Location: Plant, Soil and Nutrition ResearchTitle: Prediction of subgenome additive and interaction effects in allohexaploid wheat
|SANTANTONIA, NICHOLAS - Cornell University
|SORRELS, MARK - Cornell University
Submitted to: Genes, Genomes, Genetics
Publication Type: Peer Reviewed Journal
Publication Acceptance Date: 11/14/2018
Publication Date: 3/1/2019
Citation: Santantonia, N., Jannink, J., Sorrels, M. 2019. Prediction of subgenome additive and interaction effects in allohexaploid wheat. Genes, Genomes, Genetics. 9(3):685-698. https://doi.org/10.1534/g3.118.200613
Interpretive Summary: Plant breeders to date make measurements on whole plants and predict the value of whole genomes. But it is also possible to predict the value of parts of a genome, for example, chromosomes. We develop models to predict values of sub-genome components and the effects of their interactions. These methods provide breeders with new opportunities to make selections and target different complements from new breeding lines.

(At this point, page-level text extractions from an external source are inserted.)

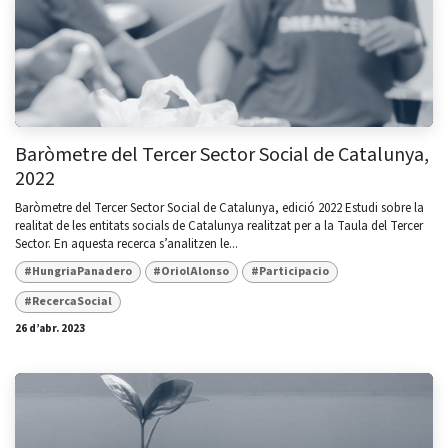
Baròmetre del Tercer Sector Social de Catalunya,
2022
Baròmetre del Tercer Sector Social de Catalunya, edició 2022 Estudi sobre la
realitat de les entitats socials de Catalunya realitzat per a la Taula del Tercer
Sector. En aquesta recerca s’analitzen le...
#HungriaPanadero
#OriolAlonso
#Participacio
#RecercaSocial
26 d’abr. 2023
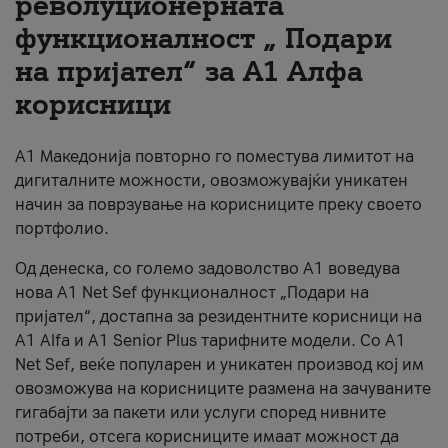
револуционерната
функционалност „ Подари
За нас
на пријател“ за А1 Алфа
#ПодобарОнлајн
корисници
А1 Македонија повторно го поместува лимитот на
дигиталните можности, овозможувајќи уникатен
начин за поврзување на корисниците преку своето
портфолио.
Од денеска, со големо задоволство А1 воведува
нова A1 Net Sef функционалност „Подари на
пријател“, достапна за резидентните корисници на
А1 Alfa и A1 Senior Plus тарифните модели. Со A1
Net Sef, веќе популарен и уникатен производ кој им
овозможува на корисниците размена на зачуваните
гигабајти за пакети или услуги според нивните
потреби, отсега корисниците имаат можност да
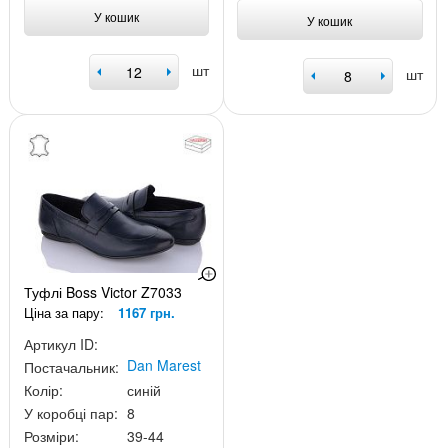
У кошик
У кошик
шт
шт
Туфлі Boss Victor Z7033
Ціна за пару:
1167 грн.
Артикул ID:
Dan Marest
Постачальник:
Колір:
синій
У коробці пар:
8
Розміри:
39-44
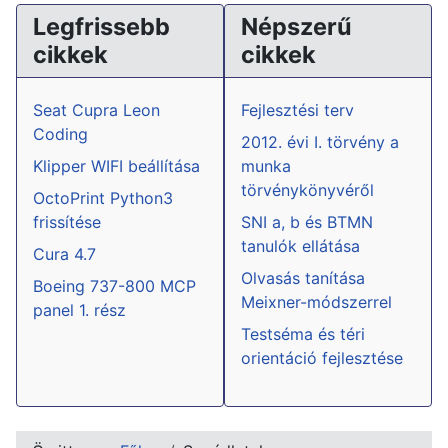
Legfrissebb
Népszerű
cikkek
cikkek
Seat Cupra Leon
Fejlesztési terv
Coding
2012. évi I. törvény a
Klipper WIFI beállítása
munka
törvénykönyvéről
OctoPrint Python3
frissítése
SNI a, b és BTMN
tanulók ellátása
Cura 4.7
Olvasás tanítása
Boeing 737-800 MCP
Meixner-módszerrel
panel 1. rész
Testséma és téri
orientáció fejlesztése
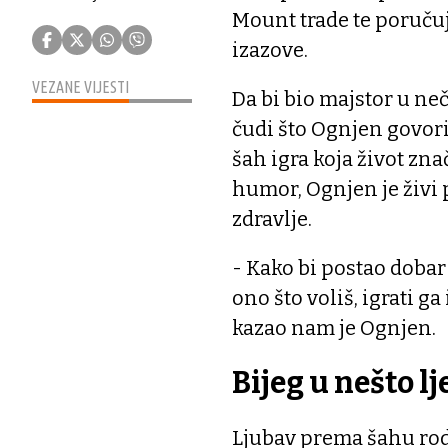
Mount trade te poruču
izazove.
VEZANE VIJESTI
Da bi bio majstor u neč
čudi što Ognjen govori
šah igra koja život zna
humor, Ognjen je živi
zdravlje.
- Kako bi postao dobar 
ono što voliš, igrati ga 
kazao nam je Ognjen.
Bijeg u nešto l
Ljubav prema šahu rodi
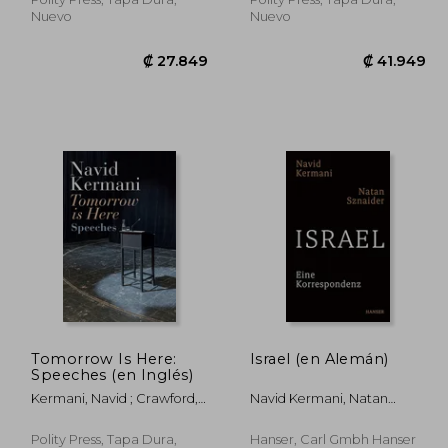
Nuevo
Nuevo
Tomorrow Is Here:
Israel (en Alemán)
9.839
₡ 27.849
Speeches (en Inglés)
Kermani, Navid ; Crawford,
Navid Kermani, Natan
Tony
Sznaider
Polity Press, Tapa Dura,
Hanser, Carl Gmbh Hanser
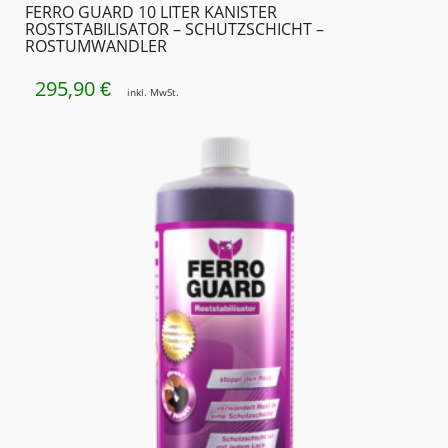
FERRO GUARD 10 LITER KANISTER
ROSTSTABILISATOR – SCHUTZSCHICHT –
ROSTUMWANDLER
295,90
€
inkl. MwSt.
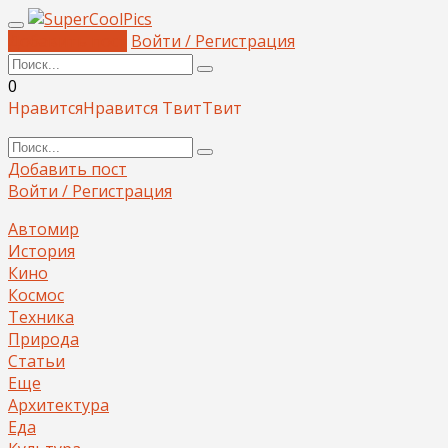
Добавить пост
Войти / Регистрация
0
Нравится
Нравится
Твит
Твит
Добавить пост
Войти / Регистрация
Автомир
История
Кино
Космос
Техника
Природа
Статьи
Еще
Архитектура
Еда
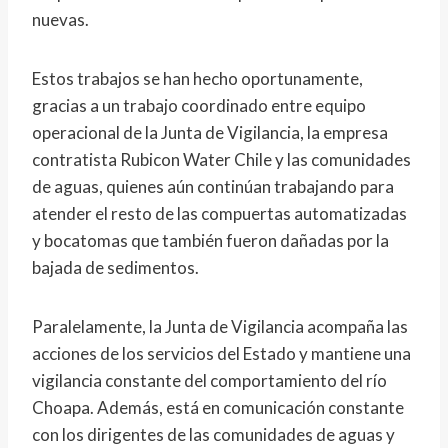
nuevas.
Estos trabajos se han hecho oportunamente,
gracias a un trabajo coordinado entre equipo
operacional de la Junta de Vigilancia, la empresa
contratista Rubicon Water Chile y las comunidades
de aguas, quienes aún continúan trabajando para
atender el resto de las compuertas automatizadas
y bocatomas que también fueron dañadas por la
bajada de sedimentos.
Paralelamente, la Junta de Vigilancia acompaña las
acciones de los servicios del Estado y mantiene una
vigilancia constante del comportamiento del río
Choapa. Además, está en comunicación constante
con los dirigentes de las comunidades de aguas y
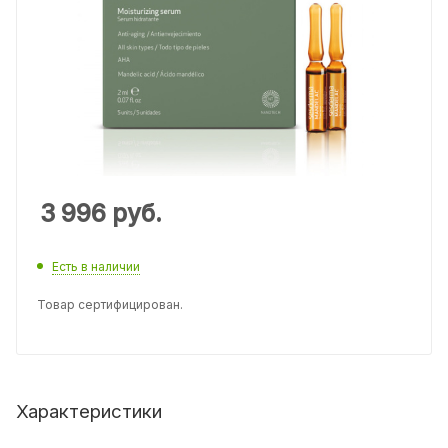
3 996
руб.
Есть в наличии
Товар сертифицирован.
Характеристики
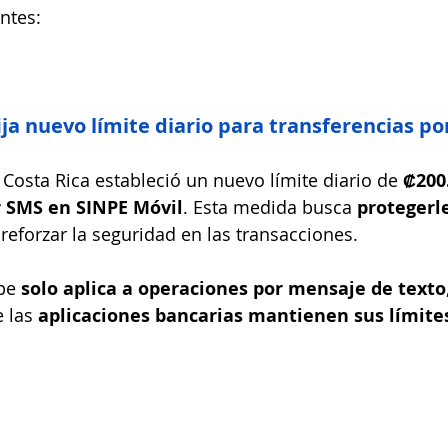
ntes:
fija nuevo límite diario para transferencias p
 Costa Rica estableció un nuevo límite diario de 
₡200.
r SMS en SINPE Móvil
. Esta medida busca 
protegerl
 reforzar la seguridad en las transacciones.
pe 
solo aplica a operaciones por mensaje de texto
 las 
aplicaciones bancarias mantienen sus límite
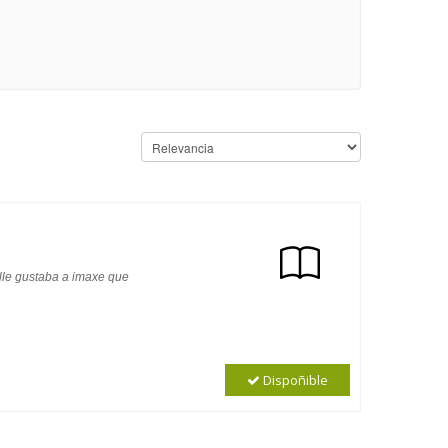
 lle gustaba a imaxe que
Dispoñible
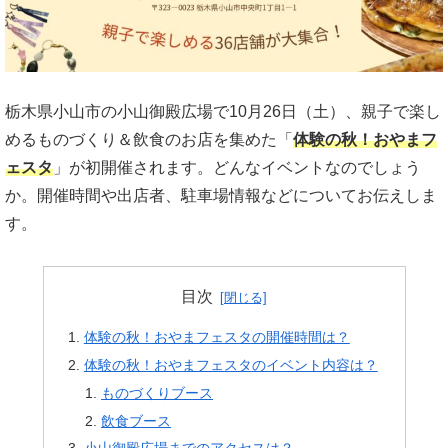
栃木県小山市の小山御殿広場で10月26日（土）、親子で楽し
めるものづくり＆飲食のお店を集めた「
体験の秋！おやまフ
ェスタ
」が初開催されます。どんなイベントなのでしょう
か。開催時間や出店者、駐車場情報などについてお伝えしま
す。
目次
体験の秋！おやまフェスタの開催時間は？
体験の秋！おやまフェスタのイベント内容は？
ものづくりブース
飲食ブース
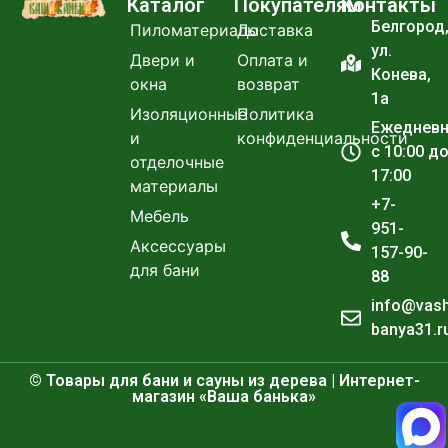
Каталог
Покупателям
Контакты
Белгород
Пиломатериалы
Доставка
ул.
Двери и
Оплата и
Конева,
окна
возврат
1а
Изоляционные
Политика
Ежеднев
и
конфиденциальности
с 10:00 д
отделочные
17:00
материалы
+7-
Мебель
951-
Аксессуары
157-90-
для бани
88
info@vas
banya31.r
© Товары для бани и сауны из дерева | Интернет-
магазин «Ваша банька»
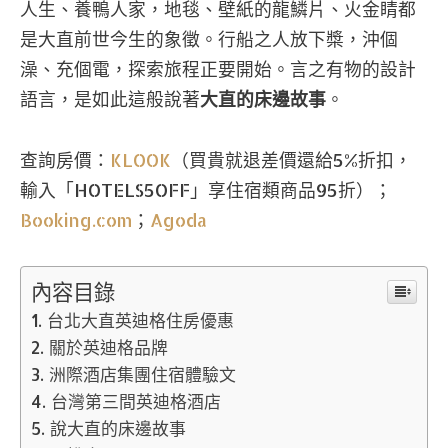
人生、養鴨人家，地毯、壁紙的龍鱗片、火金睛都
是大直前世今生的象徵。行船之人放下槳，沖個
澡、充個電，探索旅程正要開始。言之有物的設計
語言，是如此這般說著
大直的床邊故事
。
查詢房價：
KLOOK
（買貴就退差價還給5%折扣，
輸入「HOTELS5OFF」享住宿類商品95折）；
Booking.com
；
Agoda
內容目錄
台北大直英迪格住房優惠
關於英迪格品牌
洲際酒店集團住宿體驗文
台灣第三間英迪格酒店
說大直的床邊故事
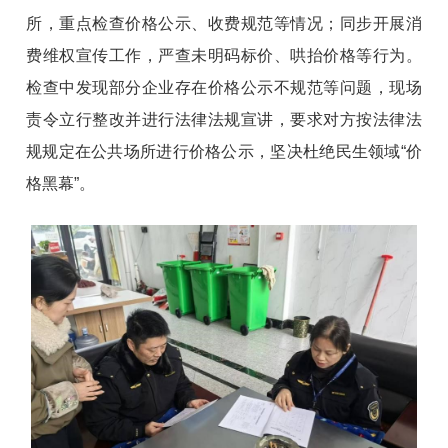
所，重点检查价格公示、收费规范等情况；同步开展消
费维权宣传工作，严查未明码标价、哄抬价格等行为。
检查中发现部分企业存在价格公示不规范等问题，现场
责令立行整改并进行法律法规宣讲，要求对方按法律法
规规定在公共场所进行价格公示，坚决杜绝民生领域“价
格黑幕”。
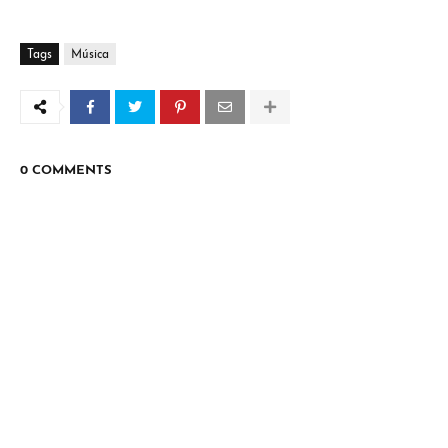
Tags
Música
0 COMMENTS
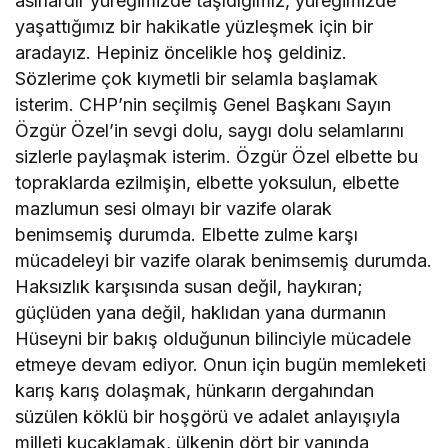
asırlardır yüreğimizde taşıdığımız, yüreğimizde
yaşattığımız bir hakikatle yüzleşmek için bir
aradayız. Hepiniz öncelikle hoş geldiniz.
Sözlerime çok kıymetli bir selamla başlamak
isterim. CHP’nin seçilmiş Genel Başkanı Sayın
Özgür Özel’in sevgi dolu, saygı dolu selamlarını
sizlerle paylaşmak isterim. Özgür Özel elbette bu
topraklarda ezilmişin, elbette yoksulun, elbette
mazlumun sesi olmayı bir vazife olarak
benimsemiş durumda. Elbette zulme karşı
mücadeleyi bir vazife olarak benimsemiş durumda.
Haksızlık karşısında susan değil, haykıran;
güçlüden yana değil, haklıdan yana durmanın
Hüseyni bir bakış olduğunun bilinciyle mücadele
etmeye devam ediyor. Onun için bugün memleketi
karış karış dolaşmak, hünkarın dergahından
süzülen köklü bir hoşgörü ve adalet anlayışıyla
milleti kucaklamak, ülkenin dört bir yanında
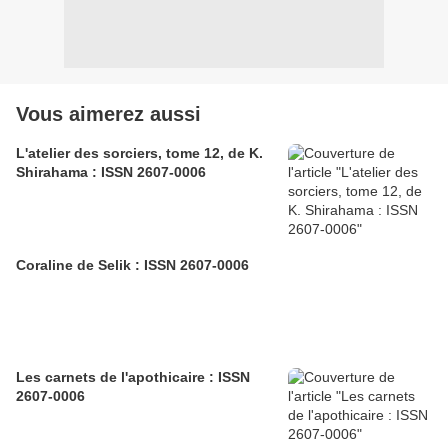
Vous aimerez aussi
L'atelier des sorciers, tome 12, de K.
Shirahama : ISSN 2607-0006
Coraline de Selik : ISSN 2607-0006
Les carnets de l'apothicaire : ISSN
2607-0006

Technical Abstract: Whole genome duplications have played an important role in the evolution of angiosperms. These events often occur through hybridization between closely related species, resulting in an allopolyploid with multiple subgenomes. With the availability of affordable genotyping and a reference genome to locate markers, breeders of allopolyploids now have the opportunity to manipulate subgenomes independently. This also presents a unique opportunity to investigate epistatic interactions between homeologous orthologs across subgenomes. We present a statistical framework for partitioning genetic variance to the subgenomes of an allopolyploid, predicting breeding values for each subgenome, and determining the importance of inter-genomic epistasis. We demonstrate using an allohexaploid wheat breeding population evaluated in Ithaca, NY and an important wheat dataset from CIMMYT previously shown to demonstrate non-additive genetic variance. Subgenome covariance matrices were constructed and used to calculate subgenome interaction covariance matrices for variance component estimation and genomic prediction. We propose a method to extract population structure from all subgenomes at once before covariances are calculated to reduce collinearity between subgenome estimates. Variance parameter estimation was shown to be reliable for additive subgenome effects, but was less reliable for subgenome interaction components. Predictive ability was equivalent to current genomic prediction methods. Including only inter-genomic interactions resulted in the same increase in accuracy as modeling all pairwise marker interactions. Thus, we provide a new tool for breeders of allopolyploid crops to characterize the genetic architecture of existing populations, determine breeding goals, and develop new strategies for selection of additive effects and fixation of inter-genomic epistasis.